The medical community has explored the issue of infections developing resistance to antibiotics since Alexander Fleming discovered penicillin in 1928. Though effective in killing dangerous microorganisms, research has found that the synthetic compounds don’t work when used beyond the suggested timespan or when patients don’t take their medication as directed.
In those cases, bacteria isn’t wiped out in its entirety, eventually developing into the stronger, drug resistant form. The effects can be harrowing: nearly 23,000 people die annually and nearly 2 million become sick because of improper antibiotic use, according to the Centers for Disease Control and Prevention. Medical costs also increase as a result, in part because of prolonged hospitalization, additional tests, lost income, and use of alternative medications.

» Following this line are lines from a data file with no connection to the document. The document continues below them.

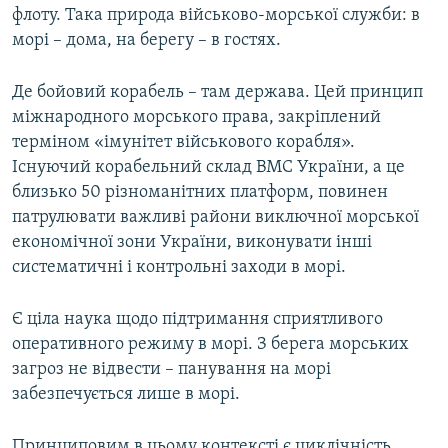
флоту. Така природа військово-морської служби: в
морі – дома, на берегу – в гостях.
Де бойовий корабель – там держава. Цей принцип
міжнародного морського права, закріплений
терміном «імунітет військового корабля».
Існуючий корабельний склад ВМС України, а це
близько 50 різноманітних платформ, повинен
патрулювати важливі райони виключної морської
економічної зони України, виконувати інші
систематичні і контрольні заходи в морі.
Є ціла наука щодо підтримання сприятливого
оперативного режиму в морі. З берега морських
загроз не відвести – панування на морі
забезпечується лише в морі.
Принциповим в цьому контексті є циклічність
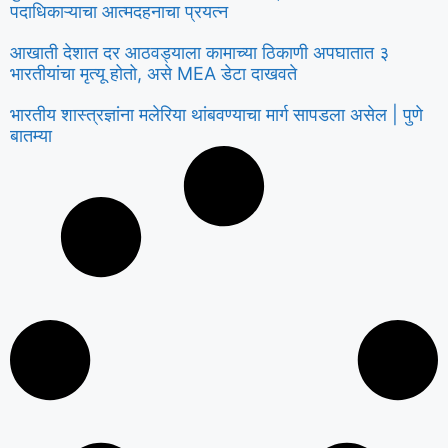
पदाधिकाऱ्याचा आत्मदहनाचा प्रयत्न
आखाती देशात दर आठवड्याला कामाच्या ठिकाणी अपघातात ३
भारतीयांचा मृत्यू होतो, असे MEA डेटा दाखवते
भारतीय शास्त्रज्ञांना मलेरिया थांबवण्याचा मार्ग सापडला असेल | पुणे
बातम्या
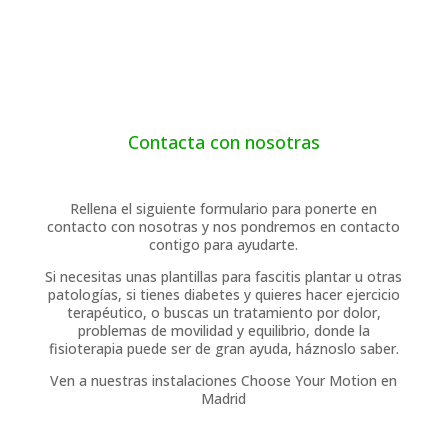
Contacta con nosotras
Rellena el siguiente formulario para ponerte en
contacto con nosotras y nos pondremos en contacto
contigo para ayudarte.
Si necesitas unas plantillas para fascitis plantar u otras
patologías, si tienes diabetes y quieres hacer ejercicio
terapéutico, o buscas un tratamiento por dolor,
problemas de movilidad y equilibrio, donde la
fisioterapia puede ser de gran ayuda, háznoslo saber.
Ven a nuestras instalaciones Choose Your Motion en
Madrid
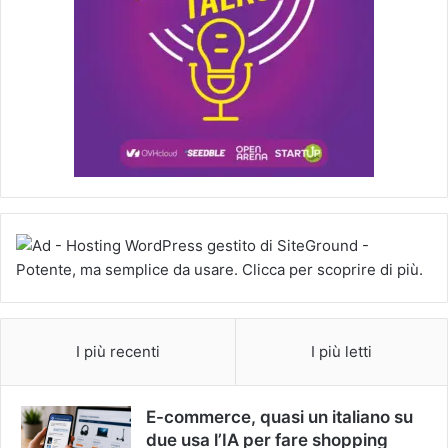
I più recenti
I più letti
E-commerce, quasi un italiano su
due usa l’IA per fare shopping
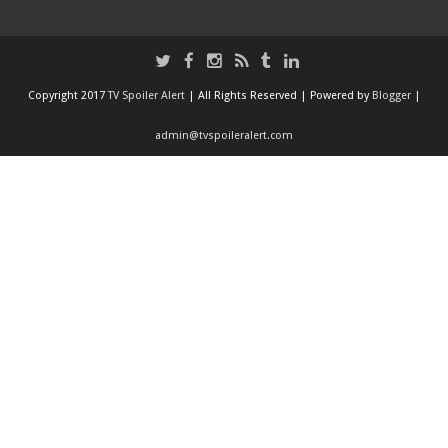
Copyright 2017
TV Spoiler Alert
| All Rights Reserved | Powered by
Blogger
|
admin@tvspoileralert.com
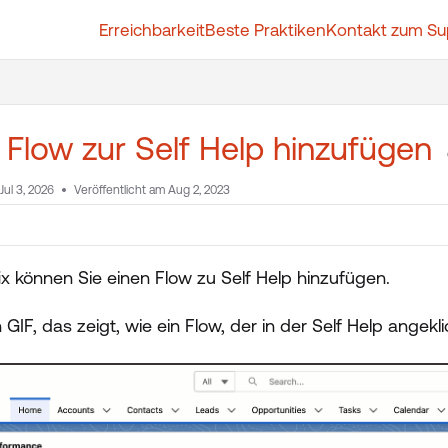
Erreichbarkeit
Beste Praktiken
Kontakt zum Su
t.whatfix.com/llms.txt
further.
 Flow zur Self Help hinzufügen
Jul 3, 2026
Veröffentlicht am Aug 2, 2023
ix können Sie einen Flow zu Self Help hinzufügen.
in GIF, das zeigt, wie ein Flow, der in der Self Help angek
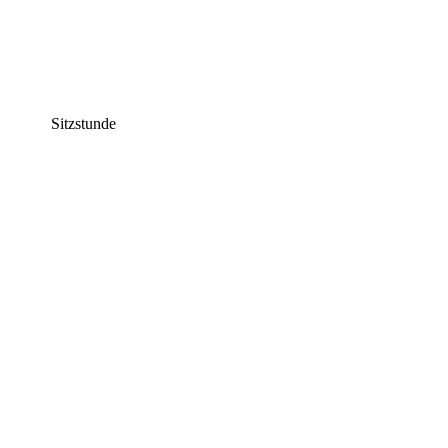
Sitzstunde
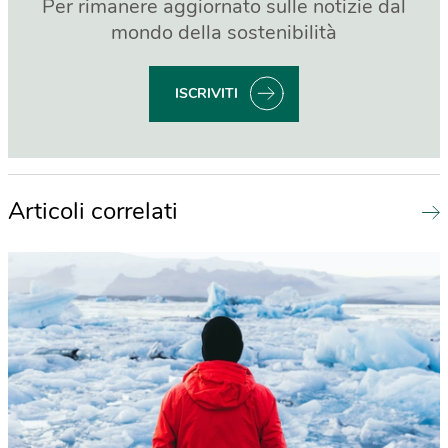
Per rimanere aggiornato sulle notizie dal
mondo della sostenibilità
ISCRIVITI
Articoli correlati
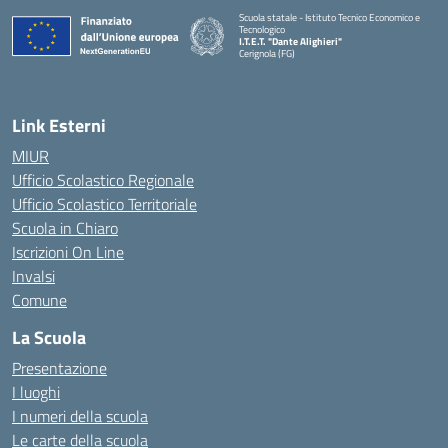
Scuola statale - Istituto Tecnico Economico e
Tecnologico
I.T.E.T. "Dante Alighieri"
Cerignola (FG)
— Visita la pagina iniziale della scuola
Link Esterni
MIUR
Ufficio Scolastico Regionale
Ufficio Scolastico Territoriale
Scuola in Chiaro
Iscrizioni On Line
Invalsi
Comune
La Scuola
Presentazione
I luoghi
I numeri della scuola
Le carte della scuola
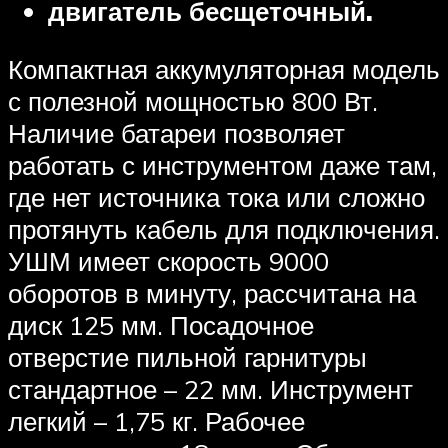
двигатель бесщеточный.
Компактная аккумуляторная модель
с полезной мощностью 800 Вт.
Наличие батареи позволяет
работать с инструментом даже там,
где нет источника тока или сложно
протянуть кабель для подключения.
УШМ имеет скорость 9000
оборотов в минуту, рассчитана на
диск 125 мм. Посадочное
отверстие пильной гарнитуры
стандартное – 22 мм. Инструмент
легкий – 1,75 кг. Рабочее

In 2012, World Health Organization head Margaret Chan warned that the weakening of antibiotics would mean the “end of modern medicine as we know it.” Months later, English Chief Medical Officer Dame Sally Davies stressed the importance of this issue before members of the Parliament, saying that antibiotic research and the development of strong drugs must remain a priority.
Leahy, however, suggests a simpler solution. “The fix for antibiotic overuse in humans is to overcome the misconception that giving inappropriately such as to people with a cold is harmless,” he told ThinkProgress.
Food manufacturers also share some blame in the mutation of common bacteria — including E.coli and Salmonella — into more drug resistant forms. More than 30 million pounds of antibiotics have been used on farms throughout the United States as a part of an effort to induce growth in livestock and prevent the risk of infection among the animals that live in unsanitary conditions.
However, instead of holding manufacturers more accountable in reducing their use of antibiotics, the Food and Drug Administration has relied on voluntary guidelines that can potentially be circumvented — much to the chagrin of Rep. Louise Slaughter (D-NY), who has introduced legislation that would stop the use of eight classes of antibiotics on animals.
“We have been warned by the World Health Organization about a post-antibiotic future where routine infections become fatal and common surgeries become obsolete without antibiotics to stave off infection,” Slaughter said in a statement. “The only way to avoid that fate is to enforce mandatory limits on the overuse of antibiotics on the farm. That’s exactly what my legislation would do, and that’s why it’s supported by 450 outside scientific groups and the city councils of over 40 American cities.”